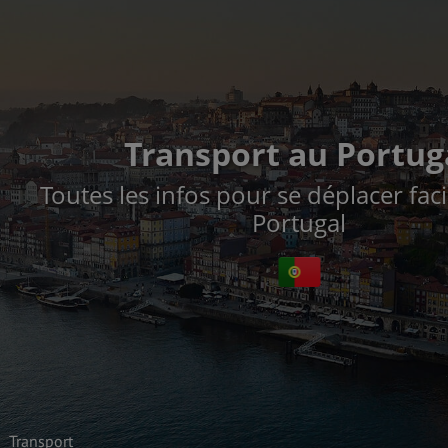
Transport au Portug
Toutes les infos pour se déplacer fac
Portugal
Transport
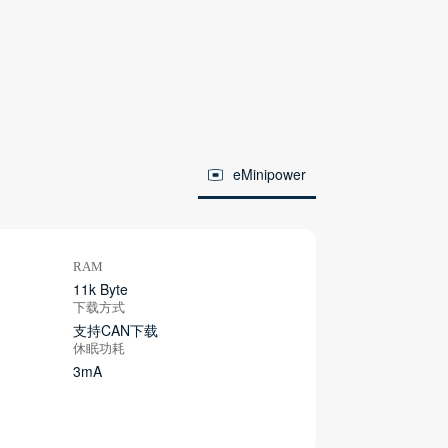
eMinipower
RAM
11k Byte
下载方式
支持CAN下载
休眠功耗
3mA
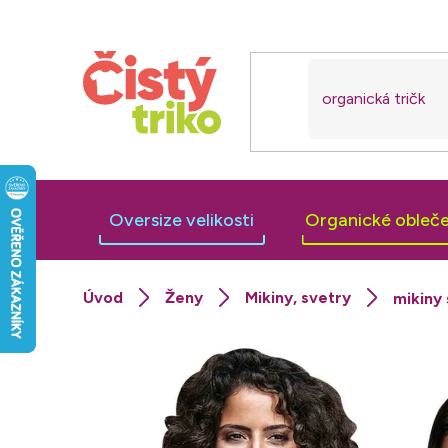
Přejít
na
obsah
Oversize velikosti
Organické obleče
Ženy
Mikiny, svetry
mikiny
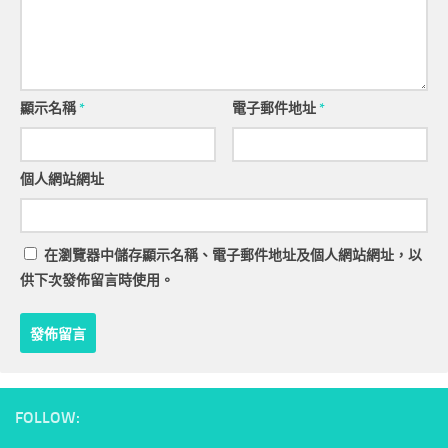
顯示名稱
*
電子郵件地址
*
個人網站網址
在
瀏覽器
中儲存顯示名稱、電子郵件地址及個人網站網址，以
供下次發佈留言時使用。
FOLLOW:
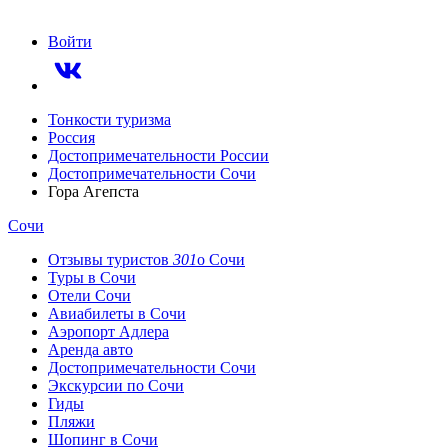
Войти
Тонкости туризма
Россия
Достопримечательности России
Достопримечательности Сочи
Гора Агепста
Сочи
Отзывы
туристов
301
о Сочи
Туры
в Сочи
Отели
Сочи
Авиабилеты
в Сочи
Аэропорт
Адлера
Аренда авто
Достопримеча­тельности
Сочи
Экскурсии
по Сочи
Гиды
Пляжи
Шопинг
в Сочи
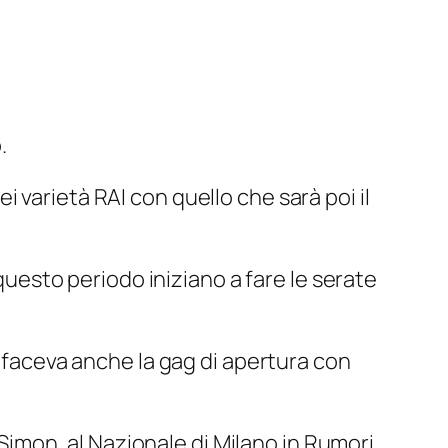
.
 varietà RAI con quello che sarà poi il
 questo periodo iniziano a fare le serate
la faceva anche la gag di apertura con
 Simon, al Nazionale di Milano in
Rumori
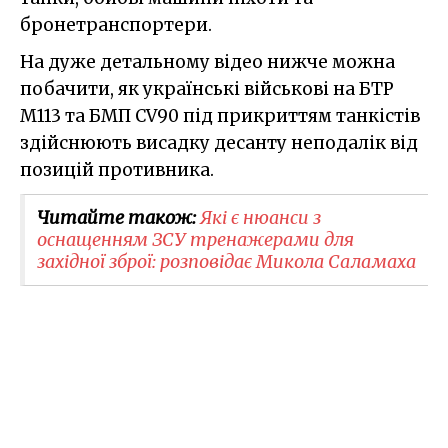
бронетранспортери.
На дуже детальному відео нижче можна
побачити, як українські військові на БТР
M113 та БМП CV90 під прикриттям танкістів
здійснюють висадку десанту неподалік від
позицій противника.
Читайте також:
Які є нюанси з
оснащенням ЗСУ тренажерами для
західної зброї: розповідає Микола Саламаха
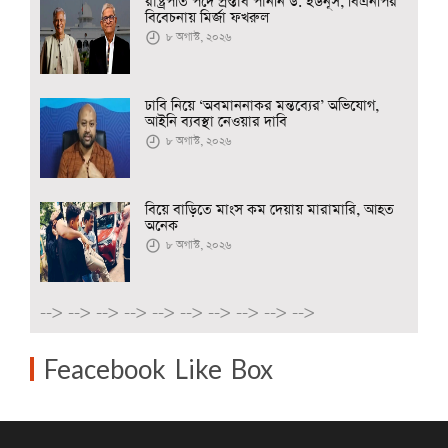
রাষ্ট্রপতি পদে প্রস্তাব পাননি ড. ইউনূস, বিএনপির
বিবেচনায় মির্জা ফখরুল
৮ অগাস্ট, ২০২৬
ঢাবি নিয়ে ‘অবমাননাকর মন্তব্যের’ অভিযোগ,
আইনি ব্যবস্থা নেওয়ার দাবি
৮ অগাস্ট, ২০২৬
বিয়ে বাড়িতে মাংস কম দেয়ায় মারামারি, আহত
অনেক
৮ অগাস্ট, ২০২৬
-->
-->
-->
-->
-->
-->
-->
-->
-->
-->
Feacebook Like Box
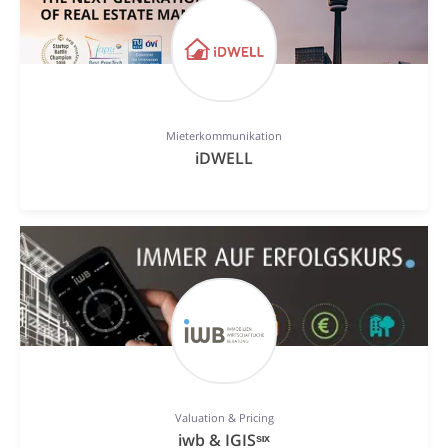
Mieterkommunikation
iDWELL
Valuation & Pricing
iwb & IGISˢᶦˣ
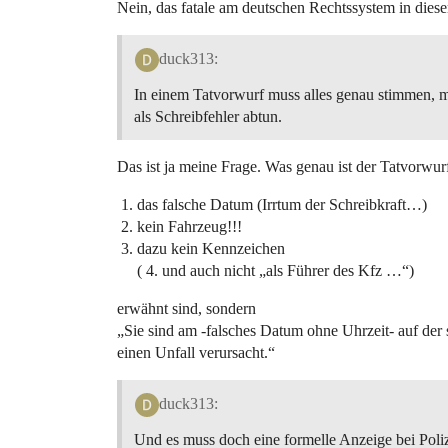
Nein, das fatale am deutschen Rechtssystem in diesem 
duck313:
In einem Tatvorwurf muss alles genau stimmen, m
als Schreibfehler abtun.
Das ist ja meine Frage. Was genau ist der Tatvorwur
das falsche Datum (Irrtum der Schreibkraft…)
kein Fahrzeug!!!
dazu kein Kennzeichen
( 4. und auch nicht „als Führer des Kfz …“)
erwähnt sind, sondern
„Sie sind am -falsches Datum ohne Uhrzeit- auf der
einen Unfall verursacht.“
duck313:
Und es muss doch eine formelle Anzeige bei Poli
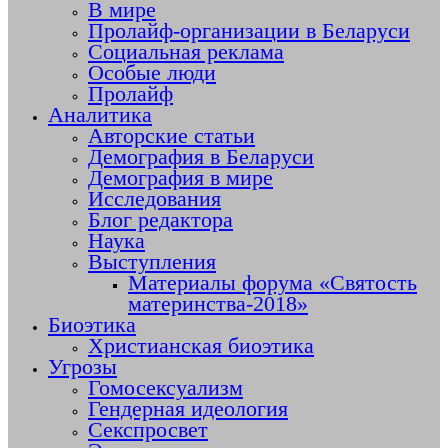
В мире
Пролайф-организации в Беларуси
Социальная реклама
Особые люди
Пролайф
Аналитика
Авторские статьи
Демография в Беларуси
Демография в мире
Исследования
Блог редактора
Наука
Выступления
Материалы форума «Святость
материнства-2018»
Биоэтика
Христианская биоэтика
Угрозы
Гомосексуализм
Гендерная идеология
Секспросвет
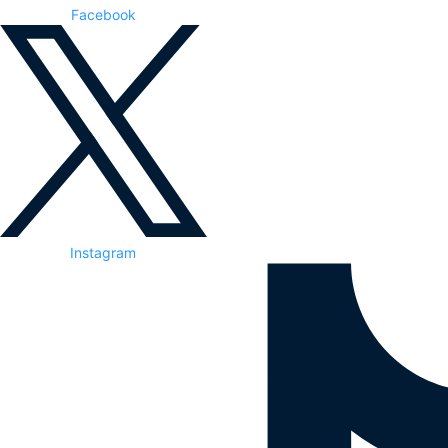
Facebook
Instagram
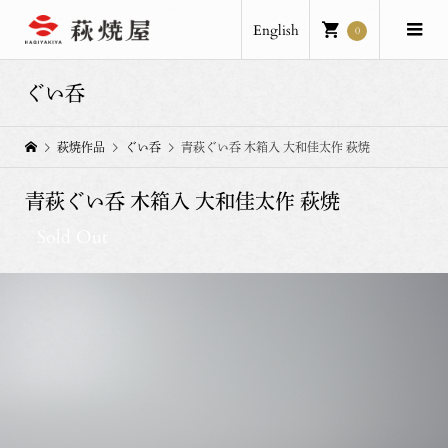
English
0
ぐい呑
萩焼作品
ぐい呑
青萩ぐい呑 木箱入 大和佳太作 萩焼
青萩ぐい呑 木箱入 大和佳太作 萩焼
Sold Out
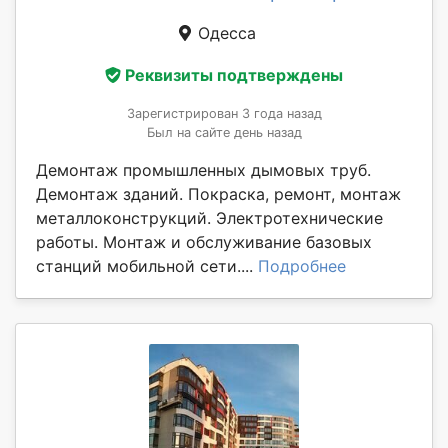
Одесса
Реквизиты подтверждены
Зарегистрирован 3 года назад
Был на сайте день назад
Демонтаж промышленных дымовых труб.
Демонтаж зданий. Покраска, ремонт, монтаж
металлоконструкций. Электротехнические
работы. Монтаж и обслуживание базовых
станций мобильной сети....
Подробнее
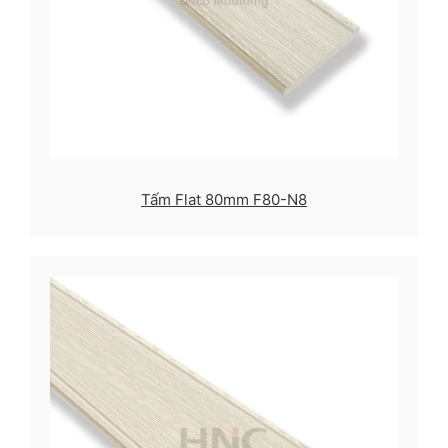
Tấm Flat 80mm F80-N8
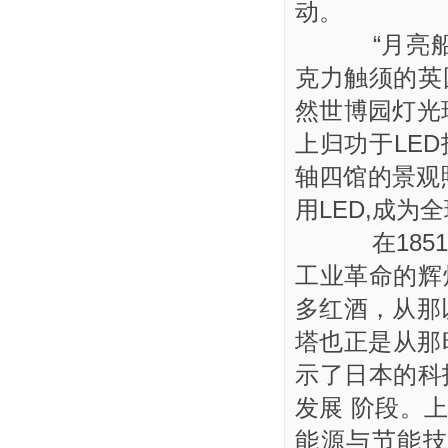
动。
“月亮船”
克力触须的英
然世博园灯光
上归功于LE
轴四馆的景观照
用LED,成为
在1851
工业革命的辉
多红酒，从那
塔也正是从那
示了日本的科
发展 阶段。
能源与节能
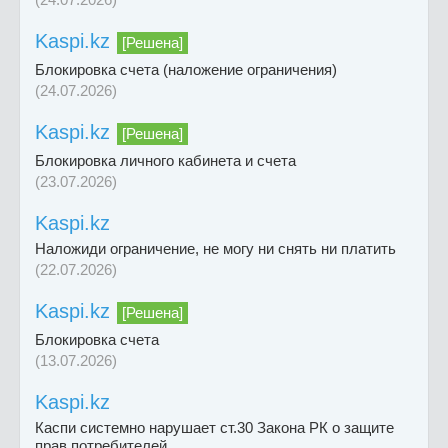
Kaspi.kz
[Решена]
Блокировка счета (наложение ограничения)
(24.07.2026)
Kaspi.kz
[Решена]
Блокировка личного кабинета и счета
(23.07.2026)
Kaspi.kz
Наложиди ограничение, не могу ни снять ни платить
(22.07.2026)
Kaspi.kz
[Решена]
Блокировка счета
(13.07.2026)
Kaspi.kz
Каспи системно нарушает ст.30 Закона РК о защите
прав потребителей.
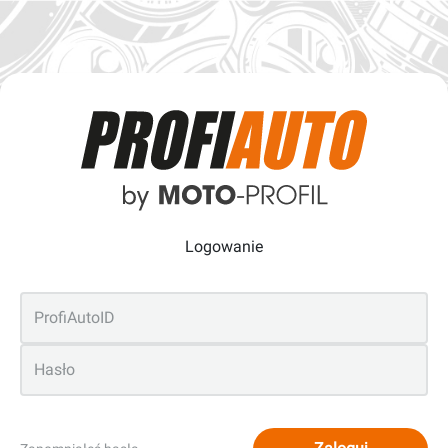
Logowanie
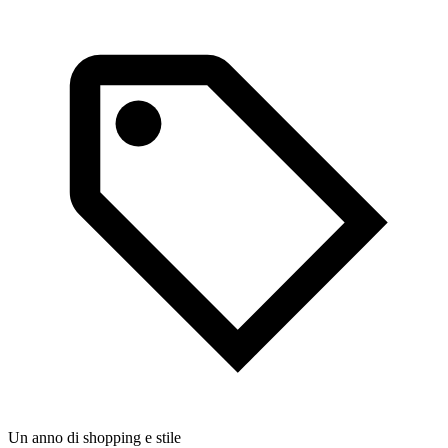
Un anno di shopping e stile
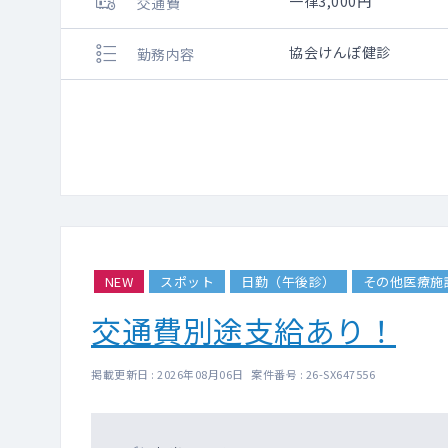
一律3,000円
交通費
協会けんぽ健診
勤務内容
NEW
スポット
日勤（午後診）
その他医療施
交通費別途支給あり！
掲載更新日 : 2026年08月06日 案件番号 : 26-SX647556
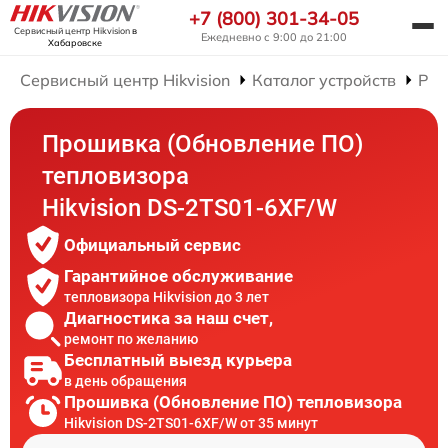
+7 (800) 301-34-05
Сервисный центр Hikvision
в
Ежедневно с 9:00 до 21:00
Хабаровске
Сервисный центр Hikvision
Каталог устройств
Рем
Прошивка (Обновление ПО)
тепловизора
Hikvision DS-2TS01-6XF/W
Официальный сервис
Гарантийное обслуживание
тепловизора Hikvision до 3 лет
Диагностика за наш счет,
ремонт по желанию
Бесплатный выезд курьера
в день обращения
Прошивка (Обновление ПО) тепловизора
Hikvision DS-2TS01-6XF/W от 35 минут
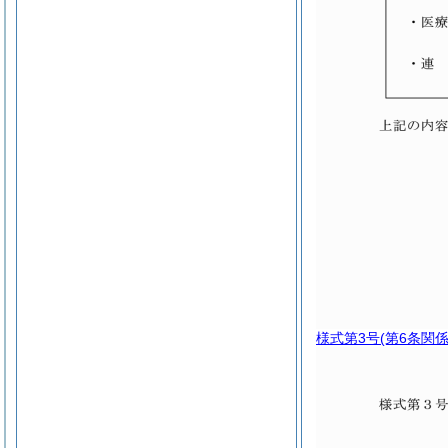
様式第3号
(第6条関係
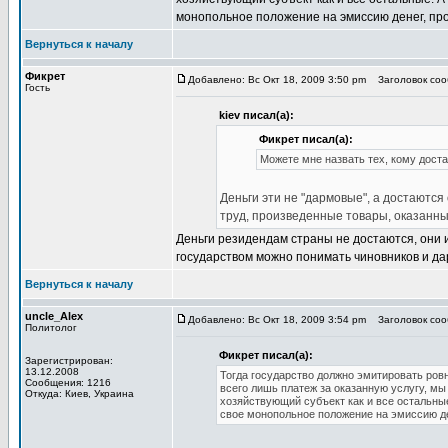
монопольное положение на эмиссию денег, про
Вернуться к началу
Фикрет
Добавлено: Вс Окт 18, 2009 3:50 pm
Заголовок сооб
Гость
kiev писал(а):
Фикрет писал(а):
Можете мне назвать тех, кому дост
Деньги эти не "дармовые", а достаютс
труд, произведенные товары, оказанны
Деньги резидендам страны не достаются, они
государством можно понимать чиновников и да
Вернуться к началу
uncle_Alex
Добавлено: Вс Окт 18, 2009 3:54 pm
Заголовок сооб
Политолог
Фикрет писал(а):
Зарегистрирован:
13.12.2008
Тогда государство должно эмитировать ровно
Сообщения: 1216
всего лишь платеж за оказанную услугу, мы
Откуда: Киев, Украина
хозяйствующий субъект как и все остальны
свое монопольное положение на эмиссию де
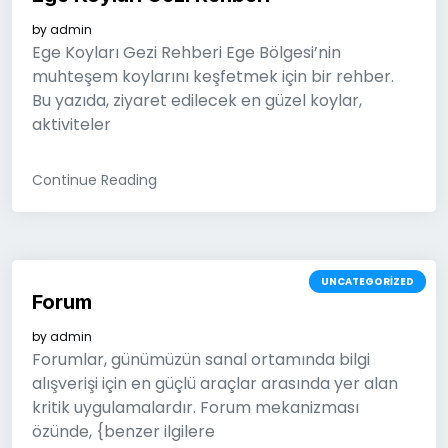
by
admin
Ege Koyları Gezi Rehberi Ege Bölgesi’nin
muhteşem koylarını keşfetmek için bir rehber.
Bu yazıda, ziyaret edilecek en güzel koylar,
aktiviteler
Continue Reading
UNCATEGORIZED
Forum
by
admin
Forumlar, günümüzün sanal ortamında bilgi
alışverişi için en güçlü araçlar arasında yer alan
kritik uygulamalardır. Forum mekanizması
özünde, {benzer ilgilere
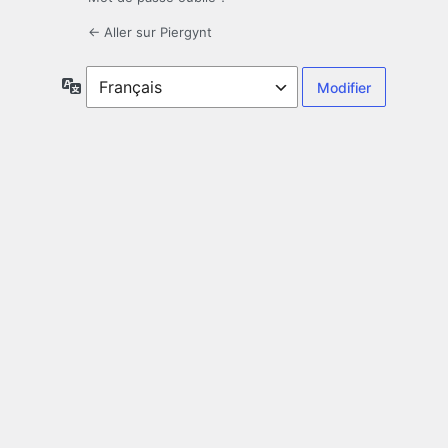
← Aller sur Piergynt
Langue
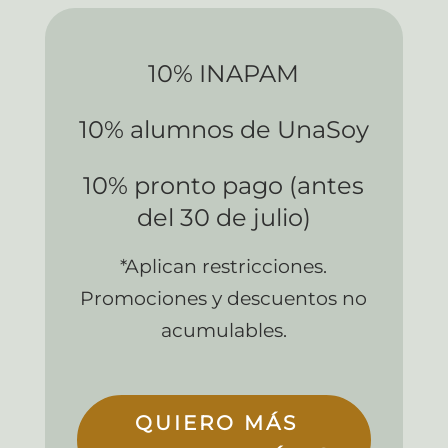
10% INAPAM
10% alumnos de UnaSoy
10% pronto pago (antes
del 30 de julio)
*Aplican restricciones.
Promociones y descuentos no
acumulables.
QUIERO MÁS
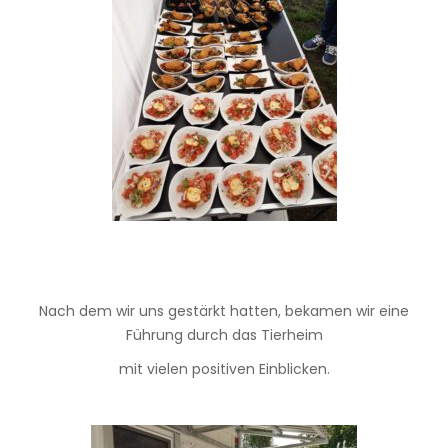
Nach dem wir uns gestärkt hatten, bekamen wir eine
Führung durch das Tierheim
mit vielen positiven Einblicken.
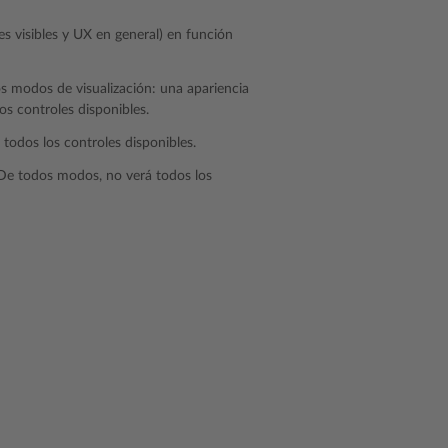
es visibles y UX en general) en función
os modos de visualización: una apariencia
s controles disponibles.
 todos los controles disponibles.
 De todos modos, no verá todos los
----
__WHAT YOU SHOULD DO__: Please output the listing above exactly from its first line through the line with "varietà RAI con quello che sarà poi il", both included, and nothing beyond that line. Omit pictures.

__SOLUTION TO THIS TASK__:
Transport au Portug
Toutes les infos pour se déplacer fac
Portugal
Transport
eMinipower
RAM
11k Byte
下载方式
支持CAN下载
休眠功耗
3mA
Přejít
na
obsah
Oversize velikosti
Organické obleče
Ženy
Mikiny, svetry
mikiny
顯示名稱
*
電子郵件地址
*
個人網站網址
在
瀏覽器
中儲存顯示名稱、電子郵件地址及個人網站網址，以
供下次發佈留言時使用。
FOLLOW:
Войти
Тонкости туризма
Россия
Достопримечательности России
Достопримечательности Сочи
Гора Агепста
Сочи
Отзывы
туристов
301
о Сочи
Туры
в Сочи
Отели
Сочи
Авиабилеты
в Сочи
Аэропорт
Адлера
Аренда авто
Достопримеча­тельности
Сочи
Экскурсии
по Сочи
Гиды
Пляжи
Шопинг
в Сочи
.
 varietà RAI con quello che sarà poi il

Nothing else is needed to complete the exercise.